Die Grabstätte von Heinrich Löffelholz auf dem Friedhof in Kastel wird zu einem Ehrengrab. Das teilt die Landeshauptstadt Wiesbaden am Freitag mit. Die Ehrung wurde von Magistrat und Ältestenrat beschlossen und gilt bis zum Ende des Jahres 2045.

„Heinrich Löffelholz hat sich sehr um Kastel verdient gemacht und als Bürgermeister viel Verantwortung für die damals eigenständige Gemeinde übernommen“, teilt Oberbürgermeister Gert-Uwe Mende mit. „Aufgrund seiner langjährigen Tätigkeit als Bürgermeister und der infrastrukturellen Modernisierung der Gemeinde in seiner Amtszeit gebührt ihm diese Würdigung.

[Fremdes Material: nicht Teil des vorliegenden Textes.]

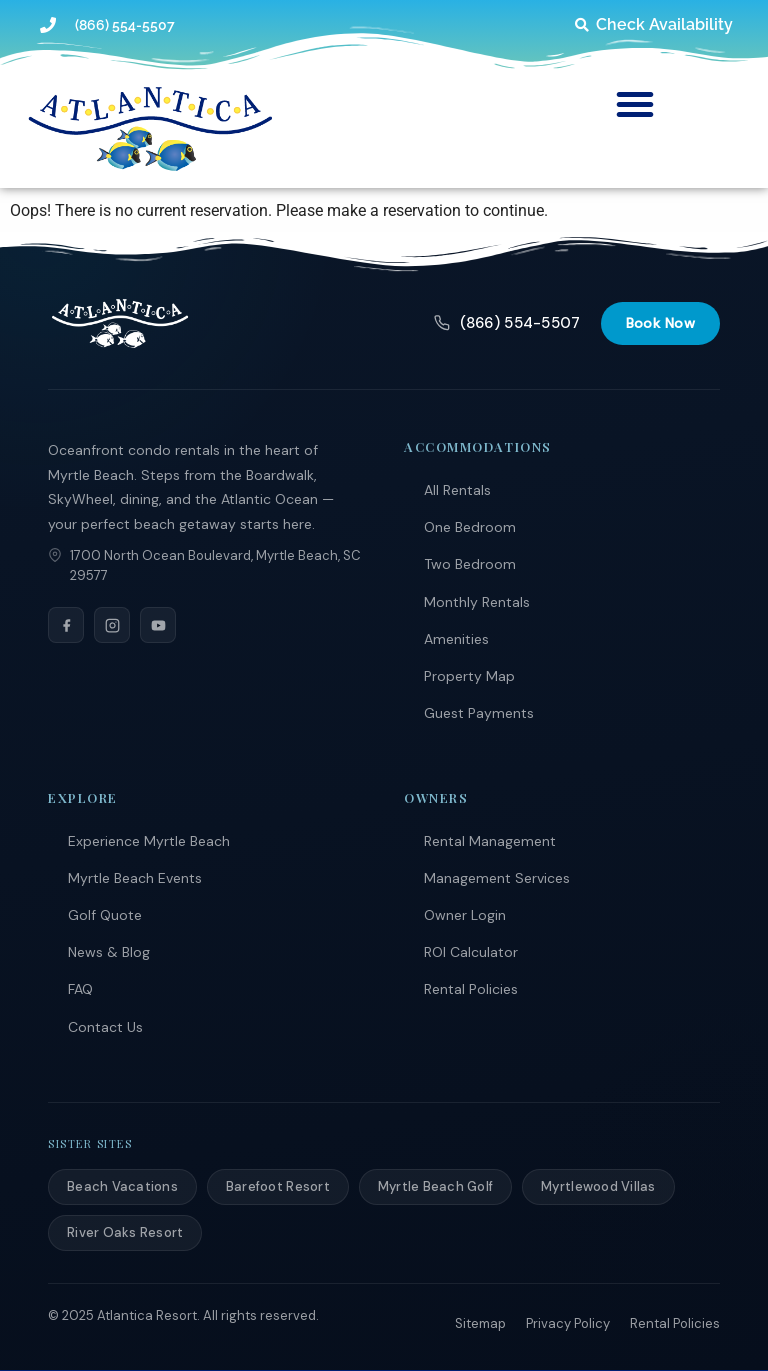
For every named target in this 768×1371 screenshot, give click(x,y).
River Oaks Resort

Kastel hat ihm viel zu verdanken.“

Heinrich Löffelholz wurde 1855 in Kastel geboren und war von 1890 bis 1908 Bürgermeister der damals noch eigenständigen Gemeinde. Seine Amtszeit endete mit der Eingemeindung nach Mainz. Er verstarb 1932 in Mainz.

Kastel maßgeblich modernisiert

Während seiner Amtszeit trieb Löffelholz die Modernisierung der Infrastruktur voran. So entstanden in Kastel ein Wasserwerk und ein Elektrizitätswerk. Dadurch erhielten die Häuser Wasseranschlüsse, die die bisherigen Brunnen ablösten. Gleichzeitig wurden Abwasserkanäle angelegt und die Straßen gepflastert. Das Wasserwerk versorgte ab 1904 auch die Gemeinde Amöneburg. Das Elektrizitätswerk lieferte zunächst nur Strom für die Straßenbeleuchtung.

Auch der Bau der Kaiserbrücke, die Mainz mit Kastel verband, fiel in die Amtszeit von Löffelholz. Für seine Verdienste als Bürgermeister erhielt er mehrere Orden. Ehrengräber verleiht die Stadt Wiesbaden an Personen, die sich hervorragende Verdienste um die Stadt erworben haben oder deren Leistungen auf Gebieten wie Politik, Kultur oder Wissenschaft gewürdigt werden sollen.